The ITCC-P4 collection grants access to models tailored to the unique characteristics of pediatric cancer. These models allow researchers to delve into specific targets of interest, ultimately facilitating the translation of research into preclinical trials. Pediatric tumors differ significantly from adult tumors in terms of genomic drivers and phenotypes, necessitating specialized preclinical models. The ITCC-P4 collection is further supported by a wealth of data encompassing molecular phenotyping and pharmacological characterization. This comprehensive dataset is bolstered by the expertise of internationally recognized pediatricians, ensuring the utmost accuracy and relevance in pediatric oncology research.
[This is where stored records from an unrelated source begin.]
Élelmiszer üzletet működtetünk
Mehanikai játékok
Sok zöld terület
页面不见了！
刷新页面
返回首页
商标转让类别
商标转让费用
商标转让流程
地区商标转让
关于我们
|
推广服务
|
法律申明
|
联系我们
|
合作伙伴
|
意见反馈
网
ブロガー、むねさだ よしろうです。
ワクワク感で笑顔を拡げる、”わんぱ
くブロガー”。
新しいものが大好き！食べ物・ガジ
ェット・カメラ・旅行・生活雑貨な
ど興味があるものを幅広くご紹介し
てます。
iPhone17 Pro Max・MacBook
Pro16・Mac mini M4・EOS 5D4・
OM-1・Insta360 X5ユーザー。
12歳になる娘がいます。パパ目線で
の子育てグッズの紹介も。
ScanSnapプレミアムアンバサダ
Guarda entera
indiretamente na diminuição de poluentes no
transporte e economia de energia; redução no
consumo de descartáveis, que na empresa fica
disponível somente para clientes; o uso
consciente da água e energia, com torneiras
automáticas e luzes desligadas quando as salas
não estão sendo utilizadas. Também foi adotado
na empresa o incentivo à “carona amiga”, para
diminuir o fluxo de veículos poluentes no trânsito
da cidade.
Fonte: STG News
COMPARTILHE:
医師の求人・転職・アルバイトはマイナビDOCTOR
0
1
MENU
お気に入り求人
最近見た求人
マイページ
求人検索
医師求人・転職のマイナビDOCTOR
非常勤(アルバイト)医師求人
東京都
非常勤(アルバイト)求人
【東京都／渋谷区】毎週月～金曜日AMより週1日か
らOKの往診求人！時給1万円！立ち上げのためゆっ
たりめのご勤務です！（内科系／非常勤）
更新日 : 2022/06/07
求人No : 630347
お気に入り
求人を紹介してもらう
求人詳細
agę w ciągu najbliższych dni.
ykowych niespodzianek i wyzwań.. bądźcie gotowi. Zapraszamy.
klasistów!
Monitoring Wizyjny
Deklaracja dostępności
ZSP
Aidan Synnott, Corporate Vice President, Global Discovery Services at Charles River, emphasized the significance of this development. He stated, “Globally, 400,000 children and adolescents develop cancer each year, and approximately one in four cannot be cured with currently available therapies. The ITCC-P4 collection is comprehensive, relevant, and well-characterized, meaning we can better assess the safety and efficacy of new oncology treatments specifically for children. This will ultimately lead to new treatment options for a critically important patient population.”